— Погоди — сказала Наташа.
— А чего годить-то? Поедим да дальше двинемся….
— Я о другом… Меня немного достало это разлитое в воздухе напряжение, нужно закрыть вопрос раз и навсегда — решительно сказала Наташа.
Она встала, пощупала — подсохли или нет — разложенные на песке камуфляжную куртку и штаны. Затем добавила поверх этой получившейся подстилки полотенце из мешка. Результат ее явно не удовлетворил. Она посмотрела на Жору и скомандовала — Давай-ка, снимай свою робу….
— С чего это вдруг — напрягся Жора.
— А с того, что я сейчас намерена тебе отдаться, а здесь песок и вообще — антисанитария…
— Наташка, не издевайся, я месяца три как монашествую — предупредил Жора.
— Ничуть не собираюсь над тобой издеваться — ответила девушка, сдирая с Жоры рубаху.
Жора, затаив дыхание, смотрел на задорно торчавшие возле самого его носа острые девичьи грудки и не сопротивлялся.
— А с чего вдруг такой пост? — спросила она, расстилая трофейную рубашку поверх прочей одежды.
— Это отдельная история — мрачно ответил Жора. — А что если я не хочу?

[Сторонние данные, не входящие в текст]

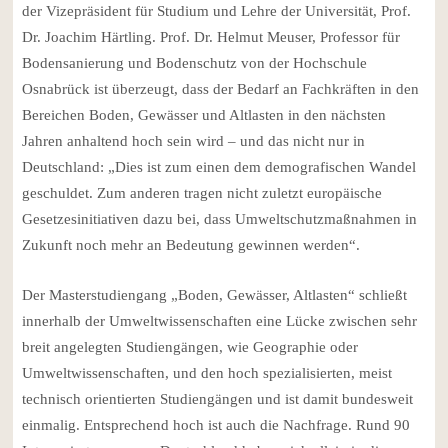
der Vizepräsident für Studium und Lehre der Universität, Prof.
Dr. Joachim Härtling. Prof. Dr. Helmut Meuser, Professor für
Bodensanierung und Bodenschutz von der Hochschule
Osnabrück ist überzeugt, dass der Bedarf an Fachkräften in den
Bereichen Boden, Gewässer und Altlasten in den nächsten
Jahren anhaltend hoch sein wird – und das nicht nur in
Deutschland: „Dies ist zum einen dem demografischen Wandel
geschuldet. Zum anderen tragen nicht zuletzt europäische
Gesetzesinitiativen dazu bei, dass Umweltschutzmaßnahmen in
Zukunft noch mehr an Bedeutung gewinnen werden“.
Der Masterstudiengang „Boden, Gewässer, Altlasten“ schließt
innerhalb der Umweltwissenschaften eine Lücke zwischen sehr
breit angelegten Studiengängen, wie Geographie oder
Umweltwissenschaften, und den hoch spezialisierten, meist
technisch orientierten Studiengängen und ist damit bundesweit
einmalig. Entsprechend hoch ist auch die Nachfrage. Rund 90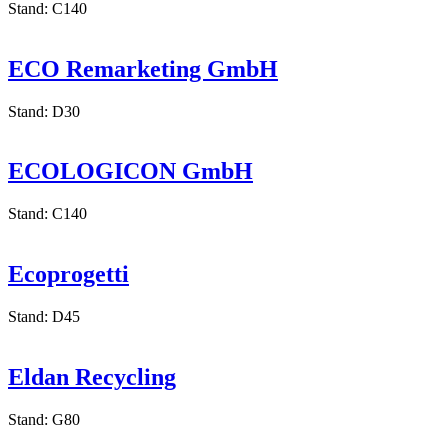
Stand: C140
ECO Remarketing GmbH
Stand: D30
ECOLOGICON GmbH
Stand: C140
Ecoprogetti
Stand: D45
Eldan Recycling
Stand: G80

Или, скажем, именно сейчас у меня нет настроения?
— А это мы как раз сейчас и увидим — сказала Наташа, и, развязав веревочку, заменявшую Жоре ремень, решительно стянула с него штаны вместе с трусами.
— Врешь! — удовлетворенно сказала она, обозрев увиденное — Природу не обманешь, сразу понятно, как ты рад меня видеть… Иди-ка сюда — поманила она Жору на расстеленную одежду — Ложись и не брыкайся.

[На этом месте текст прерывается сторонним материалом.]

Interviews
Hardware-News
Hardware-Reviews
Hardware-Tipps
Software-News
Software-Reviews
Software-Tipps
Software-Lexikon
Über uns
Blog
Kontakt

Жора покорно лег, заметив — С чего это вдруг мне брыкаться? Хотя начало довольно бесцеремонное.
— Слушай, пока будем разводить церемонии, какая-нибудь каверза случится.
Наташа быстро сняла трусики и уселась на Жору — лежи, я все сделаю сама…
— Погоди, не спеши — взмолился Жора — а, это, последствия?
— Жора! — засмеялась девушка, — я же какой-никакой медик, все учтено могучим ураганом. Но твоя забота меня тронула…
Она действительно, сама справилась с нюансами позы «наездница», но Жорино воздержание сыграло злую шутку — буквально через полминуты этой скачки он содрогнулся в оргазме и расслаблено затих.
— Черт — сконфуженно сказал он — я же сказал, что три месяца монашества до добра не доведут.